The most recent edition of the Trucking Conditions Index (TCI), which was recently released by freight transportation consultancy FTR, continued a trend of declines in recent months while still remaining on the right side of growth.
The TCI reflects tightening conditions for hauling capacity and is comprised of various metrics, including capacity, fuel, bankruptcies, cost of capital and freight.
According to FTR, a TCI reading above zero represents an adequate trucking environment, with readings above 10 indicating that volumes, prices and margin are in a good range for carriers.
For October, the most recent month for which data is available, the TCI reading was 3.17, which is more than a point down from August’s 4.58. Both these tallies are down significantly from August’s 10.24 and July’s 14.04 (a 14-year high), as well as May and June at 11.4 and 11.18, respectively.

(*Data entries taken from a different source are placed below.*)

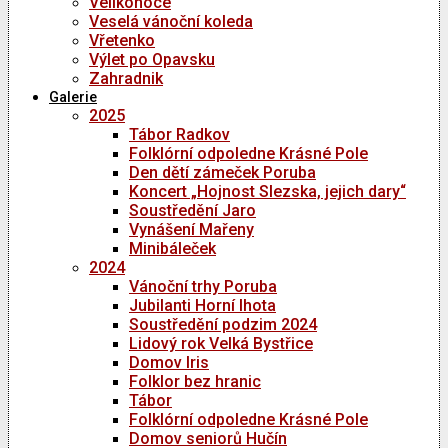
Velikonoce
Veselá vánoční koleda
Vřetenko
Výlet po Opavsku
Zahradnik
Galerie
2025
Tábor Radkov
Folklórní odpoledne Krásné Pole
Den dětí zámeček Poruba
Koncert „Hojnost Slezska, jejich dary“
Soustředění Jaro
Vynášení Mařeny
Minibáleček
2024
Vánoční trhy Poruba
Jubilanti Horní lhota
Soustředění podzim 2024
Lidový rok Velká Bystřice
Domov Iris
Folklor bez hranic
Tábor
Folklórní odpoledne Krásné Pole
Domov seniorů Hučín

FTR said that stabilizing truckload rates and a short-lived run up in diesel prices were largely responsible for what is called a continued deterioration in October trucking conditions, with the October TCI at its lowest level going back to August 2017. But it noted that the firm’s outlook for trucking conditions is solid in the near-term, with the TCI rebounding to a better level in the coming months.
“October’s conditions index confirms the general sense that the current cycle has peaked,” said Avery Vise, FTR vice president of trucking, in a statement. “Although we anticipate improved conditions for the remainder of 2018 and much of 2019 compared to October, we appear to be headed gradually toward neutral territory.”